Quaisquer outras obras serão puramente pessoais, a gosto de cada um e normais quando existe uma mudança de proprietários.

Sendo assim gostaríamos de fazer a seguinte contra proposta: Deduzindo o valor das obras a realizar, com uma margem alargada, nomeadamente as do terraço e pintura, de cerca de 20.000€ e ainda de uma dedução negocial de 30.000€ ao preço anunciado, apresentamos uma contra proposta de 1.440.000€. […]”.

Quanto à reacção dos AA. sobre o conhecimento superveniente dos vícios e defeitos

11\ Na sequência do facto 10, os autores solicitaram a realização de uma inspecção à moradia.

11bis\ Em escrito datado de 21/06/2020 e dirigido aos réus, que o receberam, os autores, declararam:

“(…) Gostaríamos de não ter necessidade de enviar este e-mail, e queremos reforçar que estamos neste processo com a mesma boa fé e vontade de chegar a um entendimento, mas infelizmente os vários vícios e defeitos do imóvel com os quais fomos sendo surpreendidos e se confirmaram nos últimos dias, não nos deixam alternativa que não seja a de expor o nosso desconforto, tendo em conta que não estavam previstos na negociação.
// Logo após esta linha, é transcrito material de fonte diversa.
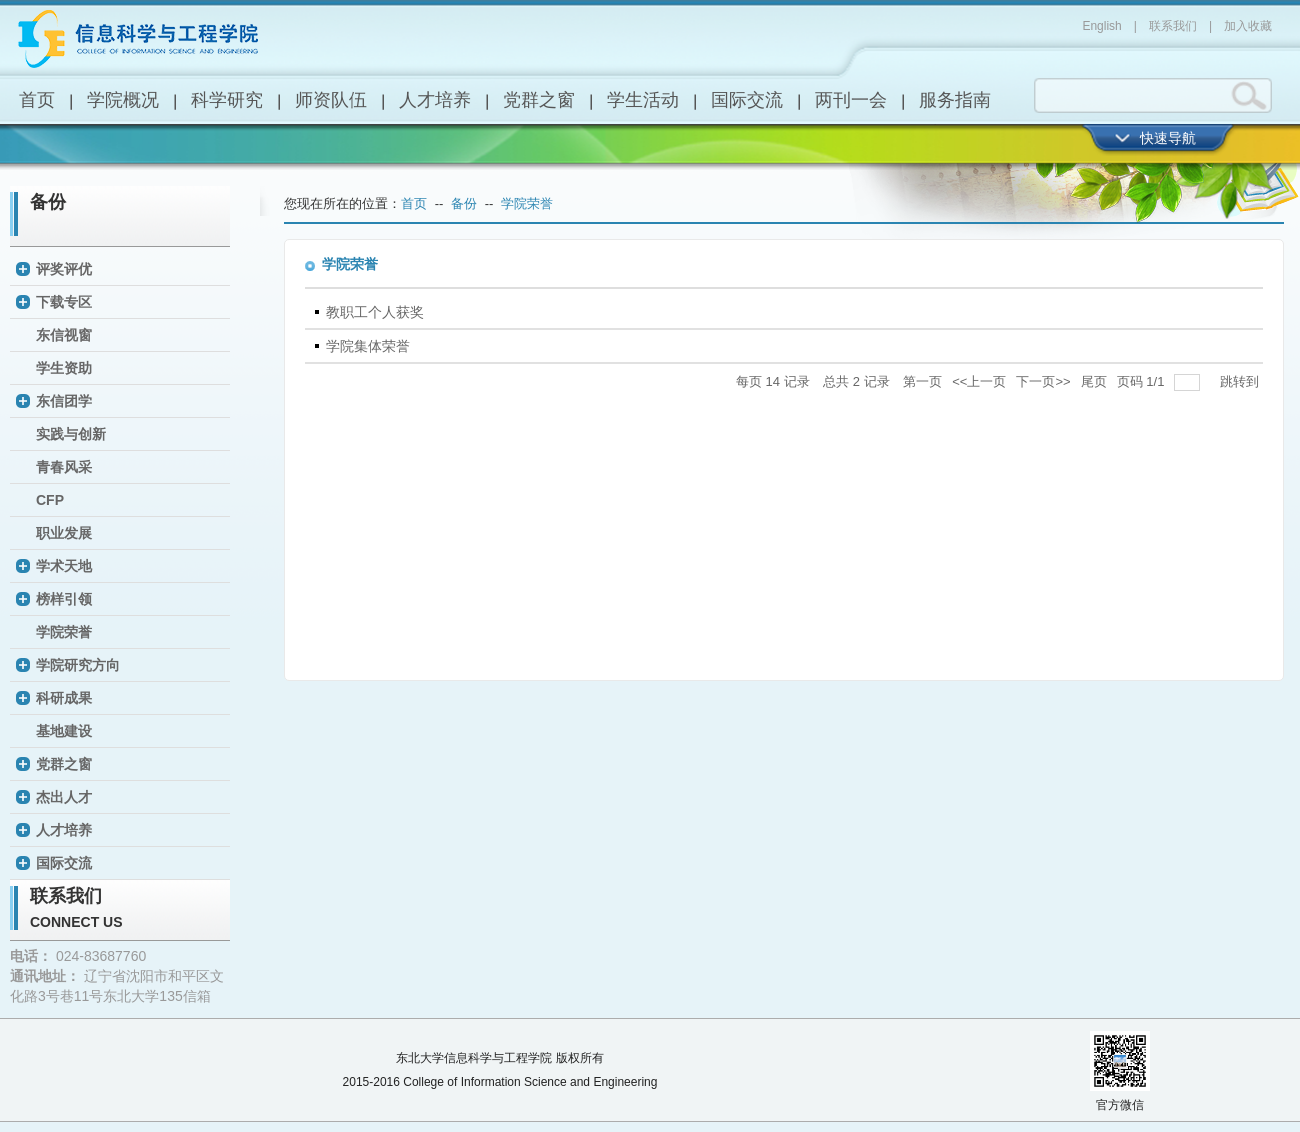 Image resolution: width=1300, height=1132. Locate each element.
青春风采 (64, 467)
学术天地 (64, 566)
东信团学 (64, 401)
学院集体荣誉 (368, 346)
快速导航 (1168, 138)
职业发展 (64, 533)
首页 (37, 100)
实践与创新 (71, 434)
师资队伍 (331, 100)
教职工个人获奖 (375, 312)
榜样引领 (64, 599)
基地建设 (64, 731)
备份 (48, 202)
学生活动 (643, 100)
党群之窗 (539, 100)
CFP (50, 500)
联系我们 (1173, 26)
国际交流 (747, 100)
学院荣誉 (64, 632)
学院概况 (123, 100)
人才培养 (435, 100)
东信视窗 (64, 335)
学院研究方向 (78, 665)
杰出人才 (64, 797)
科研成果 (64, 698)
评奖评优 (64, 269)
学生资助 (64, 368)
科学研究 (227, 100)
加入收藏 (1248, 26)
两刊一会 (851, 100)
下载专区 (64, 302)
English (1101, 26)
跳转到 (1241, 381)
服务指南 (955, 100) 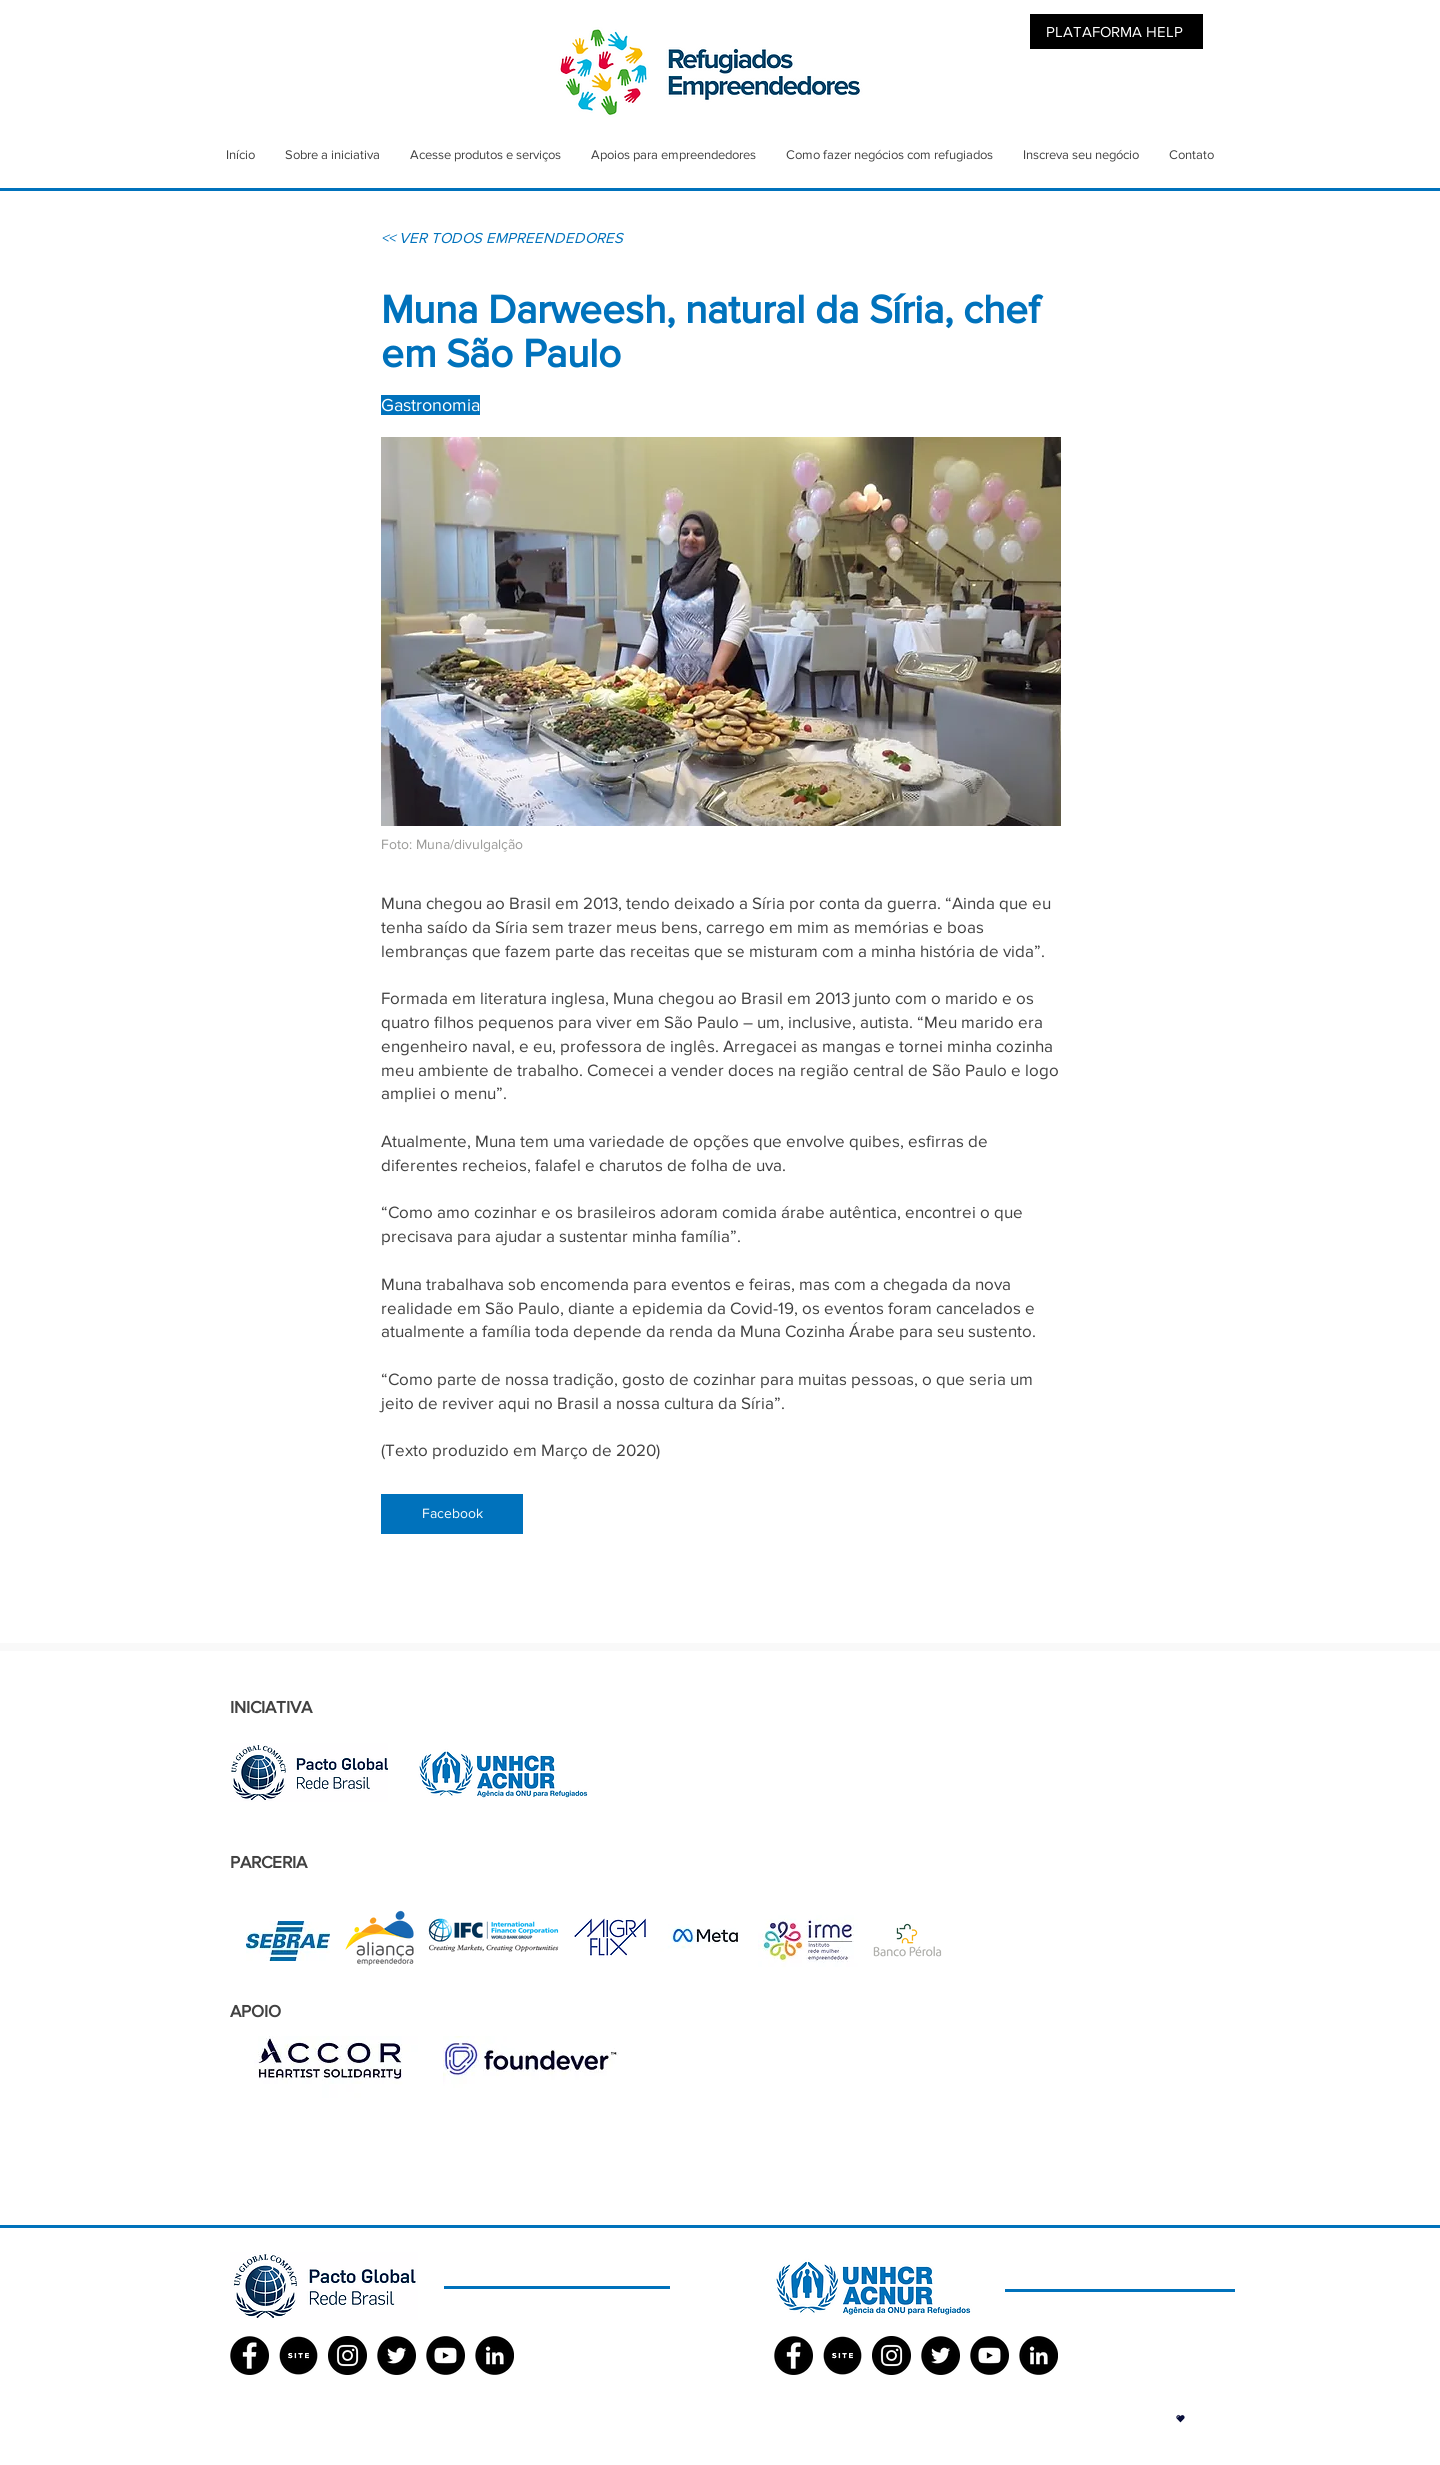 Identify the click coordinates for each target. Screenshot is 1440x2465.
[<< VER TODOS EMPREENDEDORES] (502, 237)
De acordo com apreciação técnica de um Engenheiro, efectuada na visita de 5ª feira, dia 18/06, verifica-se que a casa tem determinadas patologias que não podiam ter sido avaliadas e deslindadas sem um olhar clínico profissional, em simples visitas imobiliárias e que rebatem a versão que nos foi apresentada e as garantias prestadas antes da assinatura do CPVC.

Estas patologias têm de ser corrigidas para que a casa tenha qualidade e condições para ser habitável sem danos futuros para quem lá residir. Gostaríamos de recordar que, mediante o que nos foi transmitido, partimos do pressuposto que estaríamos perante uma casa que sofreu uma remodelação total - completa, como foi dito - e não apenas parcial. Acreditamos que também os vendedores há 15 anos possam ter sido induzidos em erro pela empresa que fez a remodelação, porém essa responsabilidade não nos pode ser imputada, uma vez que as patologias estão presentes e já estavam na altura da negociação, sem que nós tivéssemos conhecimento.
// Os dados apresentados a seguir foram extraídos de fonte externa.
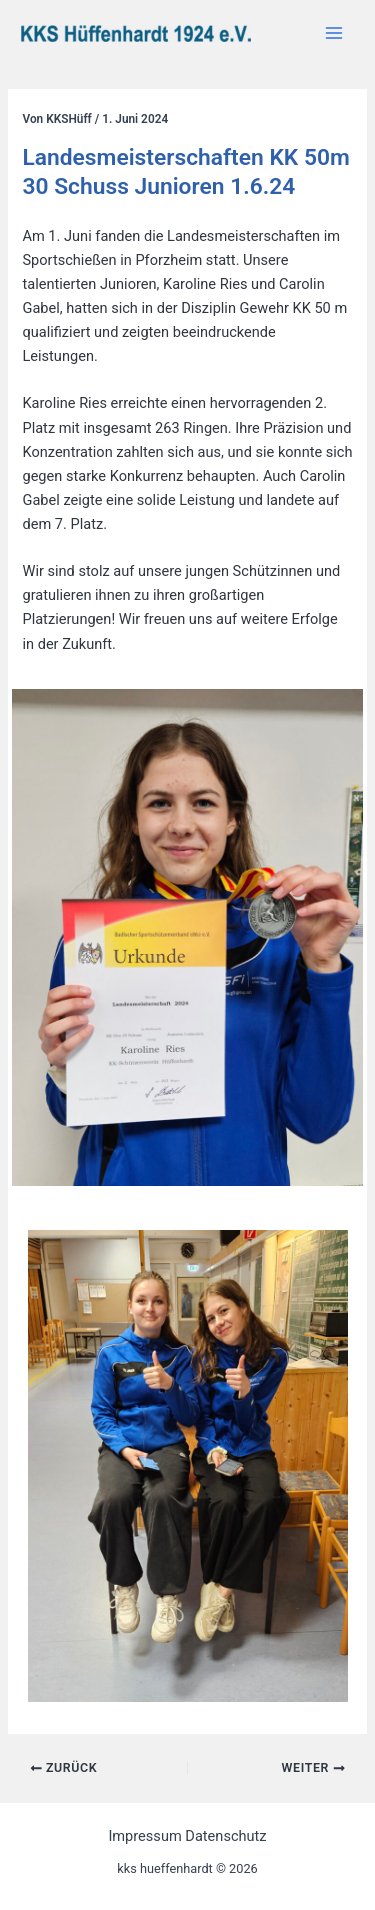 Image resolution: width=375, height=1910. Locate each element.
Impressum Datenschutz (187, 1836) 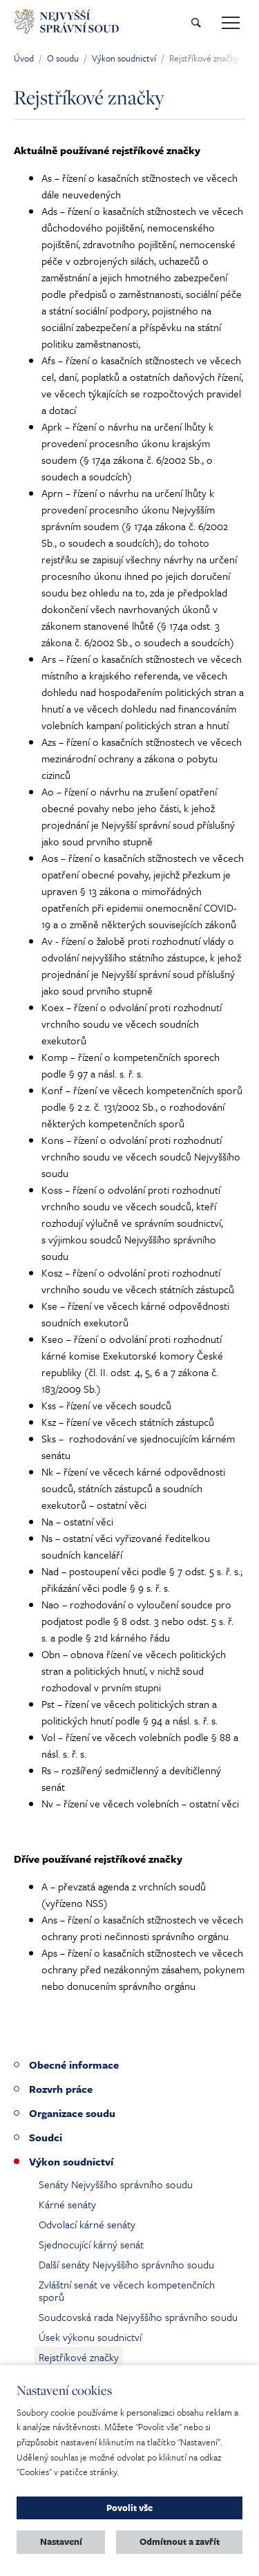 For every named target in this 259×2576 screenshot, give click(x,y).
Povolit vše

Em seguida, enviamos detalhadamente os pontos, tal como foram identificados pelo Engenheiro, seguidos de algumas considerações.

Começando pelas patologias da cobertura:

- Todas as caleiras da cobertura inclinada têm o isolamento comprometido e terá de ser refeito.

- As telhas têm de ser lavadas e sujeitas à colocação de fungicidas, uma vez que estão cobertas de fungos.

- A cobertura plana tem todo o isolamento comprometido, que terá de retirado e refeito, incluindo as caleiras. E a impermeabilização é também fundamental, sendo este ponto do nosso conhecimento.

Estes factos, à excepção da última alínea, contrariam a informação de que dispúnhamos e nos foi relatada por escrito aquando da negociação.

Patologias do interior:

- A casa apresenta sinais de muita humidade em vários pontos, que têm origem em factores de origem diversa.

- A condição exterior da cobertura plana e inclinada, tal como das caleiras e a falta de isolamento térmico são motivo de surgimento de fungos, bolores, manchas e humidade no interior.

- A caixa de ar das paredes externas está comprometida, sendo uma questão estrutural (má construção) que tem de ser resolvida, caso contrário a casa terá sempre humidades e fungos.

- Todas as humidades interiores têm de ser tratadas, com aplicação de fungicidas, não sendo a limpeza e pintura suficientes, sob pena de ser um risco para a saúde. (por exemplo: vários pontos da sala, escritório, sala multiusos, em pelo menos dois quartos, os dois halls do piso térreo, hall superior, não se tratando apenas de pontos específicos).

Uma vez mais, estamos presentes factos contraditórios, face ao que nos havia sido dito: que a humidade e manchas de bolor estariam apenas presentes em alguns pontos do hall dos quartos, na sala, escritório e zonas adjacentes aos algerozes e que teria sido apenas resultado de uma inundação/entupimento que, por ora, estaria resolvida. O que não se coaduna com a realidade, uma vez que pelas razões acima mencionadas o problema é patológico e não circunstancial e muda completamente a perspectiva. Apesar das paredes não terem sido pintadas, uma parte significativa das manchas de humidade e fungos havia sido limpa ou estava oculta, não permitindo avaliar o grau do problema antes da assinatura do CPCV.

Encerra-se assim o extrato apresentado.